:: MATERIALS PROVIDED ::

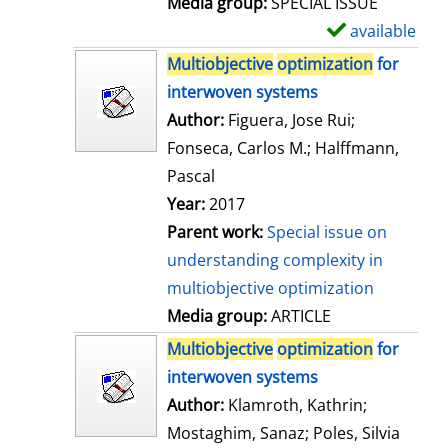
Media group:
SPECIAL ISSUE
l
available
S
s
h
Multiobjective
optimization
for
o
interwoven systems
w
Author:
Figuera, Jose Rui
;
d
Fonseca, Carlos M.
;
Halffmann,
e
Pascal
t
Year:
2017
a
Parent work:
Special issue on
i
understanding complexity in
l
multiobjective optimization
s
Media group:
ARTICLE
Multiobjective
optimization
for
interwoven systems
Author:
Klamroth, Kathrin
;
Mostaghim, Sanaz
;
Poles, Silvia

:::

Copy each line above precisely, dropping the pictures.

Media group:
SPECIAL ISSUE
l
available
S
s
h
Multiobjective
optimization
for
o
interwoven systems
w
Author:
Figuera, Jose Rui
;
d
Fonseca, Carlos M.
;
Halffmann,
e
Pascal
t
Year:
2017
a
Parent work:
Special issue on
i
understanding complexity in
l
multiobjective optimization
s
Media group:
ARTICLE
Multiobjective
optimization
for
interwoven systems
Author:
Klamroth, Kathrin
;
Mostaghim, Sanaz
;
Poles, Silvia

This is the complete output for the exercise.